4. The first raid: what really happened
- Jun 7
- 3 min read
Sometimes, a country faces its own ghosts.
And sometimes, those ghosts appear at the door of your home.

In this blog, I want to recount, with respect but with total clarity, what happened during the first raid I suffered.
Not to portray myself as a victim, but to leave a real, human and documented record of facts that, years later, still have no logical explanation within the Paraguayan legal framework.
That day began like any other… until armed men entered my home, my personal spaces, the privacy of my family.
They entered with visible weapons into rooms where minors were present, a fact that, from my perspective, contradicts basic protocols for action and child protection recognized both by Paraguayan law and by international treaties.
The judicial order was simple: raid and seizure of equipment.
But the way it was executed, from my perspective, was never simple, proportional or compatible with the basic guarantees of due process.
Throughout the entire procedure, I repeatedly heard the threat:
“We can arrest you right now.”
At every minute.
With every gesture.
Without being presented with any clear basis, without a single prior technical proof, without a concrete accusation.
Only a complaint filed by a third party, without verification, without consultation, without technical analysis, without a single formal request to my company asking for documents or proof of licenses, licenses that did in fact exist.
What they were looking for that day, according to them, was evidence of an alleged crime.
What they found was exactly the opposite: everything was in order, everything was organized, every server, every document and every technical authorization were available and ready to be verified.
So much so that, even with all the pressure, they could not arrest me, nor justify on site any of the reasons they had alleged in the complaint.
And even so, they shut down the data center.
They did not take the equipment that day.
They could not dismantle the operation as they apparently intended.
But they made a decision that, in practice, paralyzed our work.
They shut down the data center.
They did so even after finding documentation, contracts, licenses, technical records, CONATEL certifications and every element showing that our operation was neither clandestine nor improvised.
The order seemed aimed at completely dismantling the data center and taking the equipment.
But the documentary evidence was so extensive, and the legal and technical structure was so clearly presented, that they could not move forward that way without making the procedure even more scandalous.
So they did what they could do:
they closed the place.
And with that closure, they prevented us from entering, operating, performing maintenance, restarting services, fixing technical failures, attending to channels, checking servers or solving any operational problem.
A data center is not an ordinary room.
A data center requires technical access, monitoring, maintenance and response capability.
If access is blocked, the operation is blocked.

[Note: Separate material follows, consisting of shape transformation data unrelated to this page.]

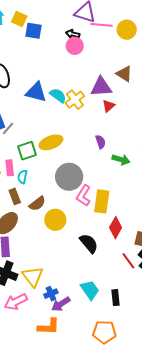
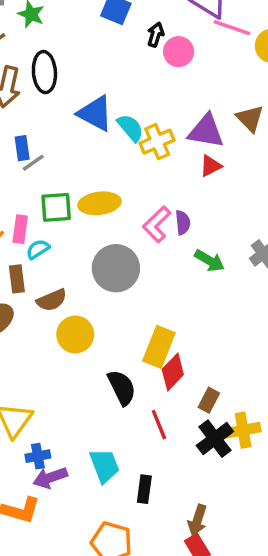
black arrow: (73, 34) -> (156, 35), moved, turned 80
cyan semicircle: (22, 177) -> (38, 249), turned 32
pink L-shape: (84, 196) -> (157, 224), moved
yellow rectangle: (102, 201) -> (159, 347), moved
red line: (128, 261) -> (159, 425), moved

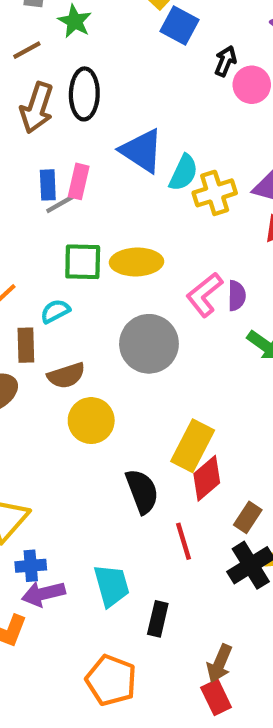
cyan semicircle: (130, 128) -> (183, 173), turned 60
pink rectangle: (20, 229) -> (79, 181), moved

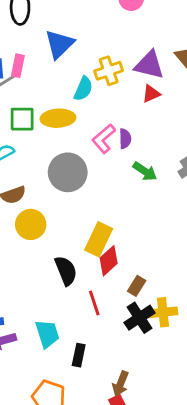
blue triangle: (142, 151) -> (59, 44), turned 44
cyan semicircle: (183, 173) -> (83, 89), moved

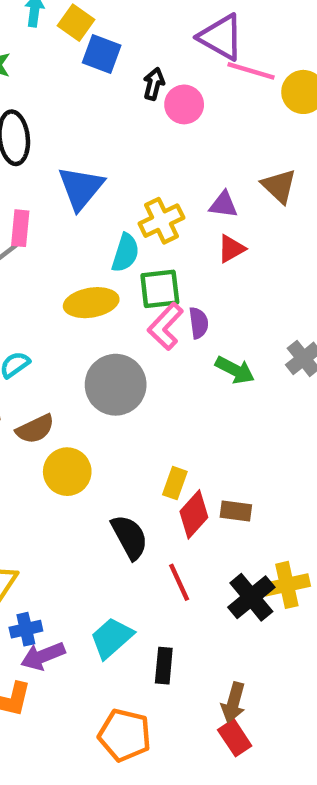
purple triangle: (149, 65) -> (224, 205), size x0.6
green square: (22, 119) -> (160, 289), moved
yellow rectangle: (99, 239) -> (175, 483), size x0.6
brown rectangle: (137, 286) -> (236, 511), moved, turned 72
cyan trapezoid: (47, 334) -> (112, 638), turned -108

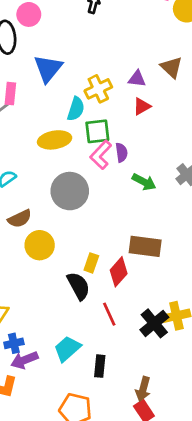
pink circle: (184, 104) -> (29, 14), moved
yellow rectangle: (175, 483) -> (91, 263), moved
brown rectangle: (236, 511) -> (145, 246), moved, size x1.6

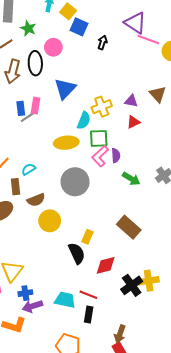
brown rectangle: (145, 246) -> (129, 227), turned 30
red diamond: (119, 272) -> (106, 265), moved, turned 30
red line: (109, 314) -> (88, 295), moved, turned -48
cyan trapezoid: (67, 349) -> (65, 300), turned 50

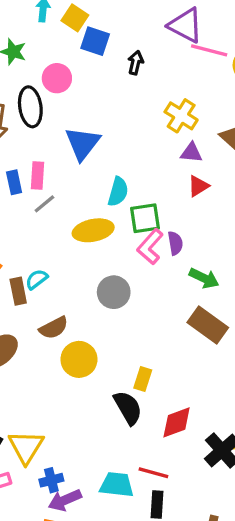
yellow cross: (102, 107) -> (181, 116), moved, turned -30
gray line: (27, 117) -> (44, 204), moved
gray circle: (75, 182) -> (114, 292), size x0.7
brown rectangle: (16, 187) -> (18, 291), moved
brown rectangle: (129, 227) -> (208, 325), moved

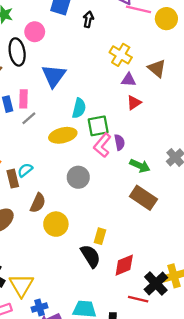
brown semicircle: (54, 328) -> (38, 203), turned -36
red line: (153, 473) -> (138, 299), moved

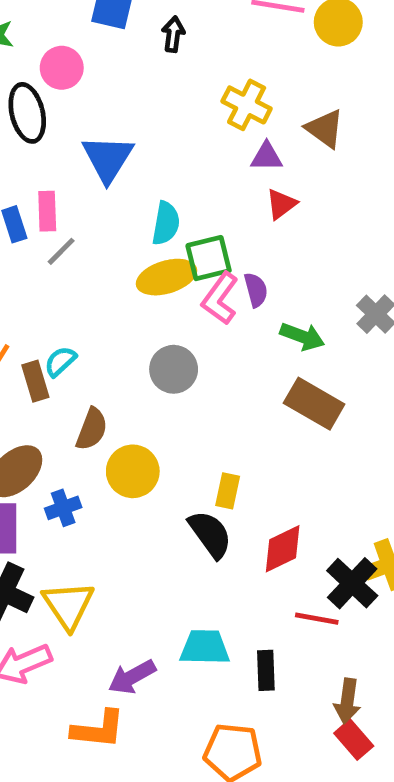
yellow ellipse: (63, 135) -> (166, 277), moved
blue cross: (40, 307) -> (63, 508), moved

That day, they did not find a single concrete piece of evidence of the alleged offense that motivated the raid.
They found documents.
They found contracts.
They found licenses.
They found records.
They found certifications.
They found a real technical operation.
And even so, they shut it down.
Never, not the prosecutor, not the police, not the judge, consulted me before the raid:
“Does your company have licenses?”
“Can you show them?”
“Can you justify the origin of this technology?”
Nothing.
They simply executed the measure, shut down the place and left.
And all of this was based on an isolated complaint filed by a law firm linked to commercial interests in the audiovisual market, but without a single prior verification against my company, my international contracts or my person.
That raid marked a before and an after.
Not only because of the unnecessary violence,
nor because of the economic damage,
nor because of the public exposure,
but because it opened a process in which legality was pushed into the background,
and due process began to break down point by point.
This vlog does not seek to dramatize.
It seeks to make clear that the origin of this entire conflict was already marked by deep irregularities:
disproportionate procedure,
constant threat of arrest without cause,
armed entry into spaces where minors were present,
closure of the data center without prior technical expert examination,
execution based on assumptions and not on facts.
Today, years later, I am still here.
With serenity, with respect, with documents in hand.
And I continue telling my story, not to fight, but so that the truth remains recorded.
Because every person has the right to defend their honor.
And this space is part of that defense.